C'è forte attesa per conoscere quale sarà la scelta delle due insegnanti chiamate a riferire sui presunti maltrattamenti nell'asilo di via Zamosch. Ipotesi che hanno sostanziato la richiesta del pm Bulgarini Nomi di sospendere le due insegnanti per un anno: misura personale cautelare, questa, emessa poi dal gip Scalera. Le due maestre di 54 e 63 anni oggi potranno spiegare, rigettando ogni accusa. Oppure, potranno scegliere la via del silenzio, nulla è scontato.

Accompagnate dai loro legali (gli avvocati Sandro Salera e Paolo Marandola per una delle due) questa mattina dovranno confrontarsi con il dottor Roberto Bulgarini Nomi e spiegare cosa sia accaduto in quelle aule dove le telecamere di videosorveglianza piazzate dalla polizia hanno ripreso urla e minacce, punizioni "esemplari" riservate a piccoli di tre, quattro e cinque anni.

A "inchiodare" le due maestre, lo ricordiamo, proprio quanto acquisito dagli agenti della squadra di polizia giudiziaria del Commissariato di Cassino, guidato dal vice questore Mascia. A mettere in moto l'attività delicatissima (e affatto conclusa) è stata la denuncia presentata dai genitori di uno degli alunni dell'asilo di via Zamosch: quei comportamenti strani notati nel piccolo, quel malessere improvviso ogni volta che si avvicinava l'orario di ingresso è bastato a far comprendere alla coppia che qualcosa non andava.

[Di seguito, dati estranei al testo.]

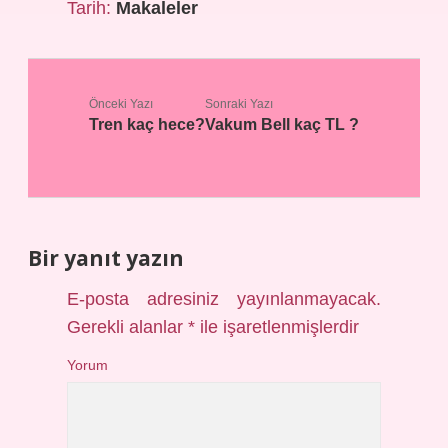
Tarih:
Makaleler
Önceki Yazı
Sonraki Yazı
Tren kaç hece?
Vakum Bell kaç TL ?
Bir yanıt yazın
E-posta adresiniz yayınlanmayacak.
Gerekli alanlar
*
ile işaretlenmişlerdir
Yorum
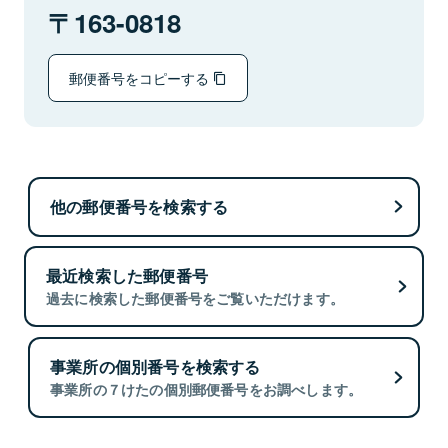
163-0818
郵便番号をコピーする
他の郵便番号を検索する
最近検索した郵便番号
過去に検索した郵便番号をご覧いただけます。
事業所の個別番号を検索する
事業所の７けたの個別郵便番号をお調べします。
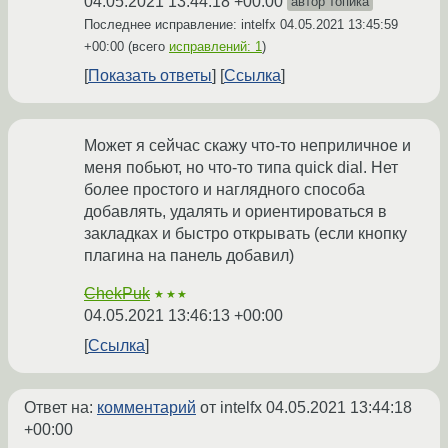
04.05.2021 13:44:18 +00:00
автор топика
Последнее исправление: intelfx
04.05.2021 13:45:59
+00:00
(всего
исправлений: 1
)
Показать ответы
Ссылка
Может я сейчас скажу что-то неприличное и
меня побьют, но что-то типа quick dial. Нет
более простого и наглядного способа
добавлять, удалять и ориентироваться в
закладках и быстро открывать (если кнопку
плагина на панель добавил)
ChekPuk
★★★
04.05.2021 13:46:13 +00:00
Ссылка
Ответ на:
комментарий
от intelfx
04.05.2021 13:44:18
+00:00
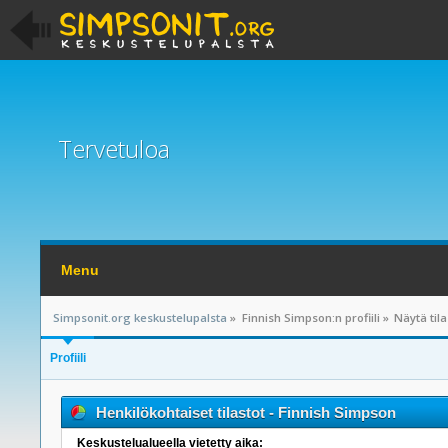
Tervetuloa
Menu
Simpsonit.org keskustelupalsta
»
Finnish Simpson:n profiili
»
Näytä tila
Profiili
Henkilökohtaiset tilastot - Finnish Simpson
Keskustelualueella vietetty aika:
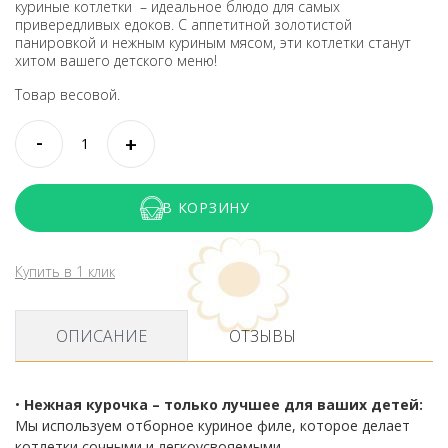
куриные котлетки – идеальное блюдо для самых
привередливых едоков. С аппетитной золотистой
панировкой и нежным куриным мясом, эти котлетки станут
хитом вашего детского меню!
Товар весовой.
В КОРЗИНУ
Купить в 1 клик
ОПИСАНИЕ
ОТЗЫВЫ
•
Нежная курочка – только лучшее для ваших детей:
Мы используем отборное куриное филе, которое делает
котлетки сочными и легкоусвояемыми.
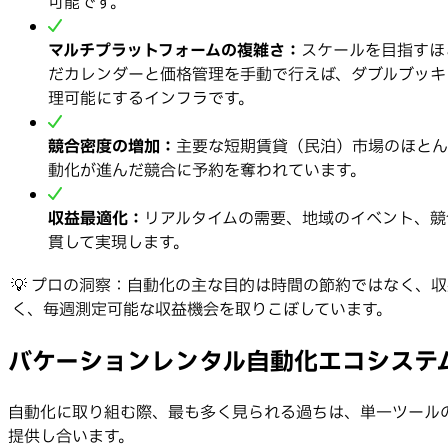
可能です。
マルチプラットフォームの複雑さ：
スケールを目指すほと
だカレンダーと価格管理を手動で行えば、ダブルブッキ
理可能にするインフラです。
競合密度の増加：
主要な短期賃貸（民泊）市場のほとん
動化が進んだ競合に予約を奪われています。
収益最適化：
リアルタイムの需要、地域のイベント、競
貫して実現します。
💡 プロの洞察：自動化の主な目的は時間の節約ではなく、
く、毎週測定可能な収益機会を取りこぼしています。
バケーションレンタル自動化エコシステ
自動化に取り組む際、最も多く見られる過ちは、単一ツール
提供し合います。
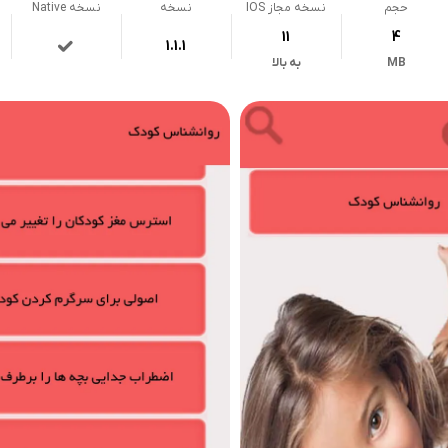
حجم
نسخه مجاز IOS
نسخه
نسخه Native
11
4
1.1.1
MB
به بالا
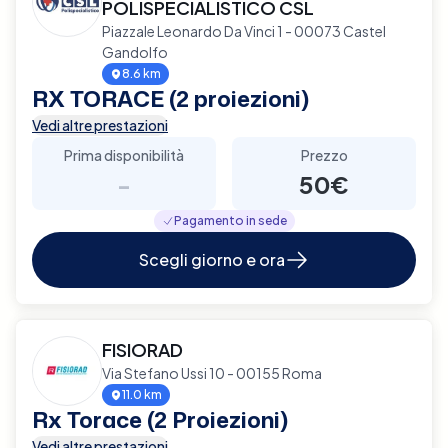
POLISPECIALISTICO CSL
Piazzale Leonardo Da Vinci 1 - 00073 Castel
Gandolfo
8.6 km
RX TORACE (2 proiezioni)
Vedi altre prestazioni
Prima disponibilità
Prezzo
-
50€
Pagamento in sede
Scegli giorno e ora
FISIORAD
Via Stefano Ussi 10 - 00155 Roma
11.0 km
Rx Torace (2 Proiezioni)
Vedi altre prestazioni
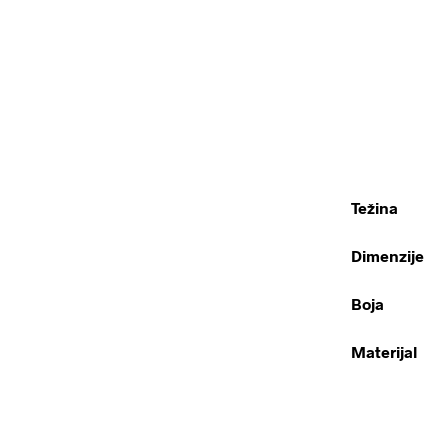
Težina
Dimenzije
Boja
Materijal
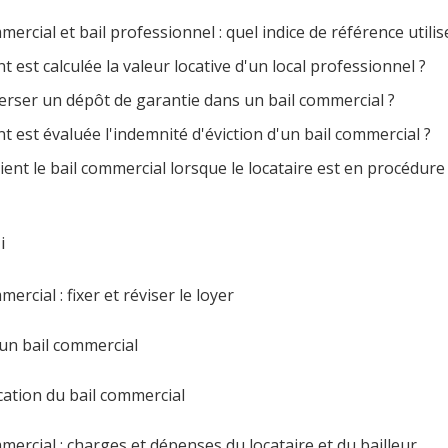
mercial et bail professionnel : quel indice de référence utilis
est calculée la valeur locative d'un local professionnel ?
verser un dépôt de garantie dans un bail commercial ?
est évaluée l'indemnité d'éviction d'un bail commercial ?
ent le bail commercial lorsque le locataire est en procédure c
i
mercial : fixer et réviser le loyer
 un bail commercial
cation du bail commercial
mercial : charges et dépenses du locataire et du bailleur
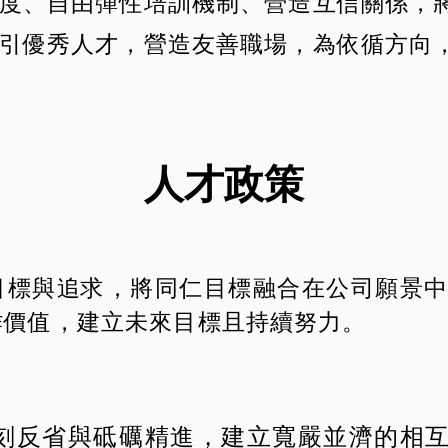
度、自由彈性培訓機制、營造互信關係，
引優秀人才，營造友善職場，為依循方向
人才政策
目標與追求，將同仁目標融合在公司願景
作價值，建立未來目標且持續努力。
刻反省與砥礪精進，建立寬嚴並濟的相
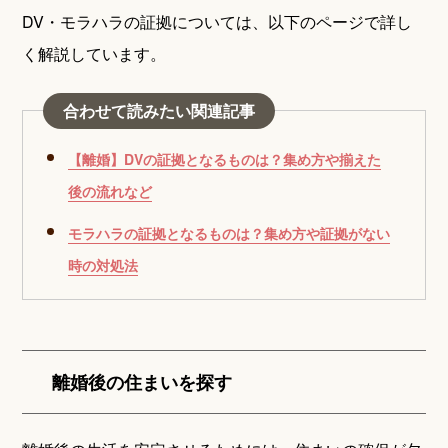
DV・モラハラの証拠については、以下のページで詳し
く解説しています。
合わせて読みたい関連記事
【離婚】DVの証拠となるものは？集め方や揃えた
後の流れなど
モラハラの証拠となるものは？集め方や証拠がない
時の対処法
離婚後の住まいを探す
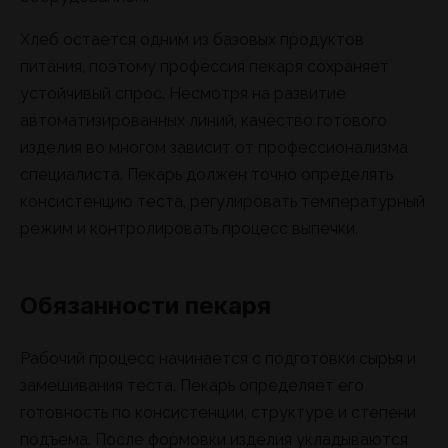
Хлеб остается одним из базовых продуктов
питания, поэтому профессия пекаря сохраняет
устойчивый спрос. Несмотря на развитие
автоматизированных линий, качество готового
изделия во многом зависит от профессионализма
специалиста. Пекарь должен точно определять
консистенцию теста, регулировать температурный
режим и контролировать процесс выпечки.
Обязанности пекаря
Рабочий процесс начинается с подготовки сырья и
замешивания теста. Пекарь определяет его
готовность по консистенции, структуре и степени
подъема. После формовки изделия укладываются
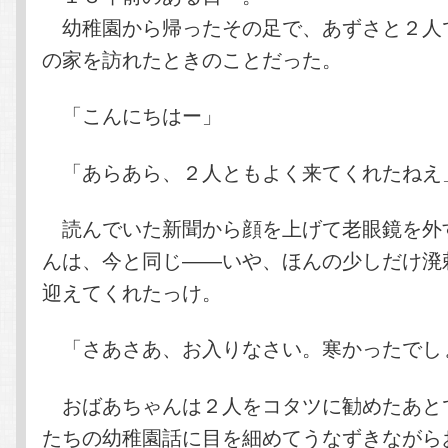
幼稚園から帰ったその足で、あずさと２人
の家を訪れたときのことだった。
「こんにちはー」
「あらあら、２人ともよく来てくれたねえ
読んでいた新聞から顔を上げて老眼鏡を外
んは、今と同じ――いや、ほんの少しだけ溌
迎えてくれたっけ。
「さあさあ、お入りなさい。寒かったでし
おばあちゃんは２人をコタツに勧めたあと
たちの幼稚園話に目を細めてうなずきながら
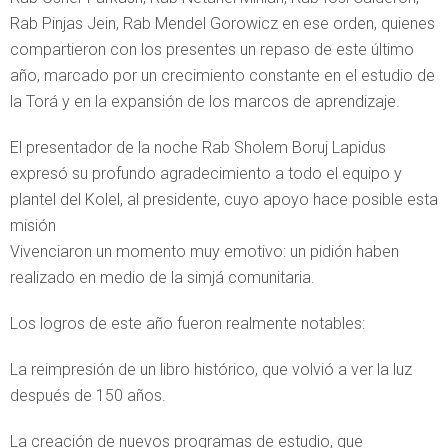
Rab Pinjas Jein, Rab Mendel Gorowicz en ese orden, quienes
compartieron con los presentes un repaso de este último
año, marcado por un crecimiento constante en el estudio de
la Torá y en la expansión de los marcos de aprendizaje.
El presentador de la noche Rab Sholem Boruj Lapidus
expresó su profundo agradecimiento a todo el equipo y
plantel del Kolel, al presidente, cuyo apoyo hace posible esta
misión
Vivenciaron un momento muy emotivo: un pidión haben
realizado en medio de la simjá comunitaria.
Los logros de este año fueron realmente notables:
La reimpresión de un libro histórico, que volvió a ver la luz
después de 150 años.
La creación de nuevos programas de estudio, que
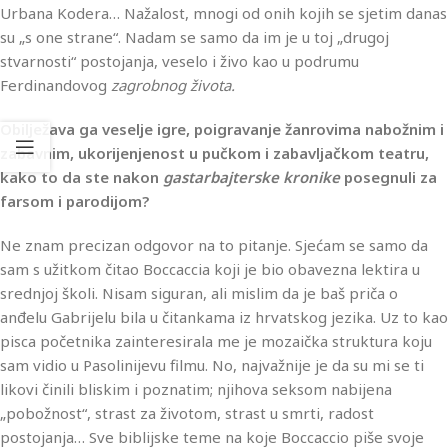
Urbana Kodera… Nažalost, mnogi od onih kojih se sjetim danas
su „s one strane“. Nadam se samo da im je u toj „drugoj
stvarnosti“ postojanja, veselo i živo kao u podrumu
Ferdinandovog
zagrobnog života.
Obilježava ga veselje igre, poigravanje žanrovima nabožnim i
zabavnim, ukorijenjenost u pučkom i zabavljačkom teatru,
kako to da ste nakon
gastarbajterske kronike
posegnuli za
farsom i parodijom?
Ne znam precizan odgovor na to pitanje. Sjećam se samo da
sam s užitkom čitao Boccaccia koji je bio obavezna lektira u
srednjoj školi. Nisam siguran, ali mislim da je baš priča o
anđelu Gabrijelu bila u čitankama iz hrvatskog jezika. Uz to kao
pisca početnika zainteresirala me je mozaička struktura koju
sam vidio u Pasolinijevu filmu. No, najvažnije je da su mi se ti
likovi činili bliskim i poznatim; njihova seksom nabijena
„pobožnost“, strast za životom, strast u smrti, radost
postojanja… Sve biblijske teme na koje Boccaccio piše svoje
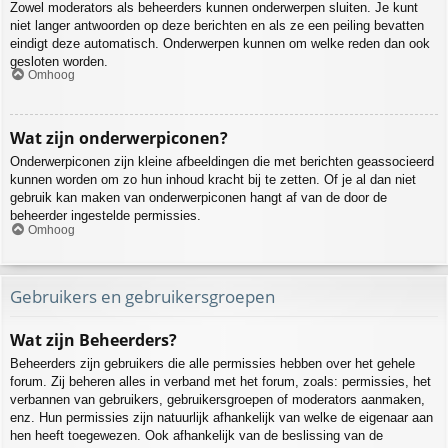
Zowel moderators als beheerders kunnen onderwerpen sluiten. Je kunt
niet langer antwoorden op deze berichten en als ze een peiling bevatten
eindigt deze automatisch. Onderwerpen kunnen om welke reden dan ook
gesloten worden.
Omhoog
Wat zijn onderwerpiconen?
Onderwerpiconen zijn kleine afbeeldingen die met berichten geassocieerd
kunnen worden om zo hun inhoud kracht bij te zetten. Of je al dan niet
gebruik kan maken van onderwerpiconen hangt af van de door de
beheerder ingestelde permissies.
Omhoog
Gebruikers en gebruikersgroepen
Wat zijn Beheerders?
Beheerders zijn gebruikers die alle permissies hebben over het gehele
forum. Zij beheren alles in verband met het forum, zoals: permissies, het
verbannen van gebruikers, gebruikersgroepen of moderators aanmaken,
enz. Hun permissies zijn natuurlijk afhankelijk van welke de eigenaar aan
hen heeft toegewezen. Ook afhankelijk van de beslissing van de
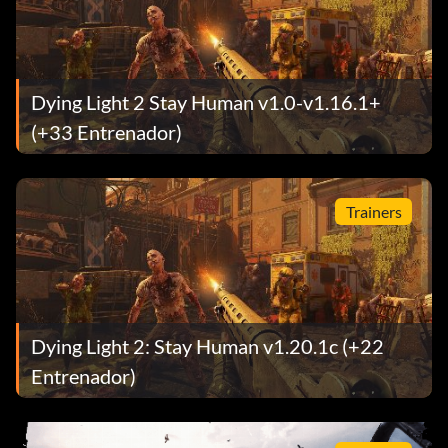
Dying Light 2 Stay Human v1.0-v1.16.1+
(+33 Entrenador)
Trainers
Dying Light 2: Stay Human v1.20.1c (+22
Entrenador)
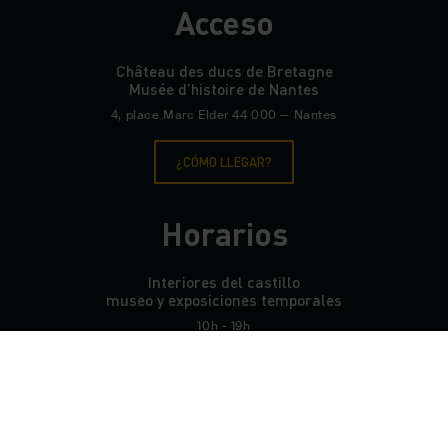
Acceso
Château des ducs de Bretagne
Musée d’histoire de Nantes
4, place Marc Elder 44 000 — Nantes
¿CÓMO LLEGAR?
Horarios
Interiores del castillo
museo y exposiciones temporales
10h - 19h
Patio y murallas de acceso libre
8h30 - 20h
HORARIOS COMPLETOS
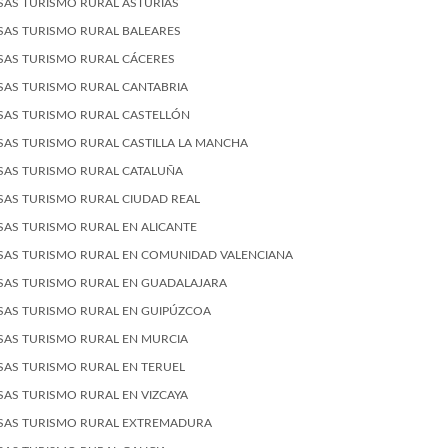
SAS TURISMO RURAL ASTURIAS
SAS TURISMO RURAL BALEARES
SAS TURISMO RURAL CÁCERES
SAS TURISMO RURAL CANTABRIA
SAS TURISMO RURAL CASTELLÓN
SAS TURISMO RURAL CASTILLA LA MANCHA
SAS TURISMO RURAL CATALUÑA
SAS TURISMO RURAL CIUDAD REAL
SAS TURISMO RURAL EN ALICANTE
SAS TURISMO RURAL EN COMUNIDAD VALENCIANA
SAS TURISMO RURAL EN GUADALAJARA
SAS TURISMO RURAL EN GUIPÚZCOA
SAS TURISMO RURAL EN MURCIA
SAS TURISMO RURAL EN TERUEL
SAS TURISMO RURAL EN VIZCAYA
SAS TURISMO RURAL EXTREMADURA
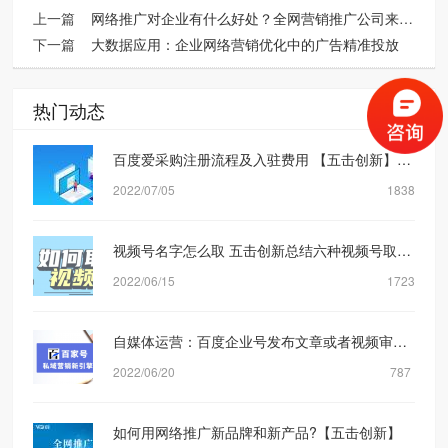
上一篇
网络推广对企业有什么好处？全网营销推广公司来告诉你
下一篇
大数据应用：企业网络营销优化中的广告精准投放
热门动态
百度爱采购注册流程及入驻费用 【五击创新】网络营销公司
2022/07/05
1838
视频号名字怎么取 五击创新总结六种视频号取名方式
2022/06/15
1723
自媒体运营：百度企业号发布文章或者视频审核规则机制是什么？【五击创新】
2022/06/20
787
如何用网络推广新品牌和新产品?【五击创新】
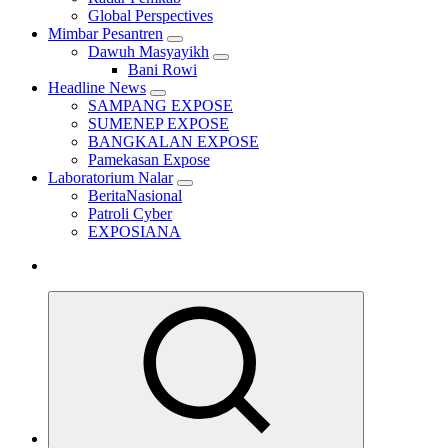
Global Perspectives
Mimbar Pesantren
Dawuh Masyayikh
Bani Rowi
Headline News
SAMPANG EXPOSE
SUMENEP EXPOSE
BANGKALAN EXPOSE
Pamekasan Expose
Laboratorium Nalar
BeritaNasional
Patroli Cyber
EXPOSIANA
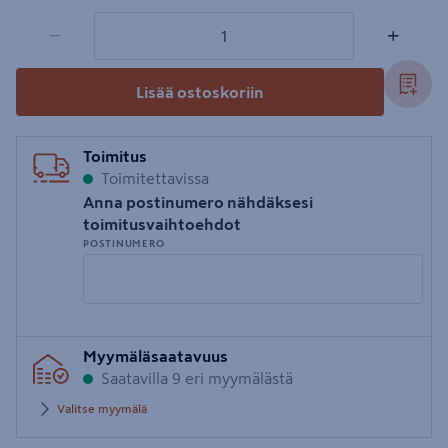
1 tuotetta
Määrä
−
+
Lisää ostoskoriin
Toimitus
Toimitettavissa
Anna postinumero nähdäksesi
toimitusvaihtoehdot
POSTINUMERO
Syötä
Myymäläsaatavuus
postinumero
Saatavilla 9 eri myymälästä
Valitse myymälä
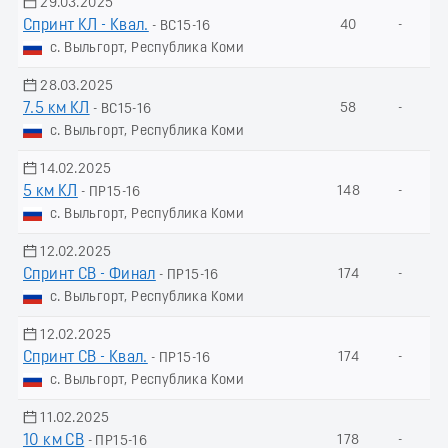
29.03.2025
Спринт КЛ - Квал.
40
-
- ВС15-16
с. Выльгорт, Республика Коми
28.03.2025
7.5 км КЛ
58
-
- ВС15-16
с. Выльгорт, Республика Коми
14.02.2025
5 км КЛ
148
-
- ПР15-16
с. Выльгорт, Республика Коми
12.02.2025
Спринт СВ - Финал
174
-
- ПР15-16
с. Выльгорт, Республика Коми
12.02.2025
Спринт СВ - Квал.
174
-
- ПР15-16
с. Выльгорт, Республика Коми
11.02.2025
10 км СВ
178
-
- ПР15-16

Sarà proprio questo il punto focale dell'intera inchiesta: tutti i genitori dei bambini iscritti nella stessa classe saranno ascoltati (come persone informate sui fatti) nei prossimi giorni. Non bisogna mai generalizzare, come ribadito con forza dai rappresentanti dei genitori della scuola finita nel mirino, ma il coinvolgimento di bambini (anche solo come spettatori passivi di una possibile violenza) rende necessario tenere alta la guardia.